Graduate Thesis Or Dissertation

 

Becoming "The Man I Want to Be": Transgender Masculinity, Embodiment, and Sexuality Public Deposited

https://scholar.colorado.edu/concern/graduate_thesis_or_dissertations/6m311p36k
Abstract
  • This dissertation argues that transgender men have a different positionality than cisgender men. Being raised as a girl, socialized as a woman, and then transitioning to a visible man can allow trans men to develop masculinities that do not fall into heteronormative hegemonic norms. Trans men bring the politics, social values, and experience of sexism into their identities creating different types of masculinities that cannot be encompassed by normative categories.
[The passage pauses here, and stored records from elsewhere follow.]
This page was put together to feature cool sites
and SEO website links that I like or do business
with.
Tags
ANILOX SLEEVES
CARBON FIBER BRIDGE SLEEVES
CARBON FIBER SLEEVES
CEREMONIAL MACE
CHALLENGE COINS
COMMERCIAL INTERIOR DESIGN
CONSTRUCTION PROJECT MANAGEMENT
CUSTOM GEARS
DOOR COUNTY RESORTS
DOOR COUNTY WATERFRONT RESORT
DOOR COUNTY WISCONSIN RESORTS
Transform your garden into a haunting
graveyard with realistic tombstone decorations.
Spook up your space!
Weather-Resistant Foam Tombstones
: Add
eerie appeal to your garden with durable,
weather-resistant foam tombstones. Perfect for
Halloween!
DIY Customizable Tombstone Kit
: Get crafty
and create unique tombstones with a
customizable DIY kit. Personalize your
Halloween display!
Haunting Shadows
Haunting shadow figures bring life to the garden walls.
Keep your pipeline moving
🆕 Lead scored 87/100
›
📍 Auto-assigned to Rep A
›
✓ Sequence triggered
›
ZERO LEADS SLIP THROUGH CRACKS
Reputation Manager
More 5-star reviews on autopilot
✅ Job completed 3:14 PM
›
Based on the ethnographic evidence gathered in this project, such men are identifying themselves as trans men, rather than solely as men. A model was developed from the data that illustrates how transitioning from one gender to another is an act that brings new perspective on how gender operates in our culture. From this viewpoint, trans men have the ability to more consciously create the sort of man they want to be.The project centers around the axes of the value added by trans masculinities, trans embodiment, and trans sexualities. Each of these identities is found to be socially negotiated in the cultural milieu, providing an opportunity for anthropologists to more closely examine how these new identities are being formed, contested, and incorporated into society.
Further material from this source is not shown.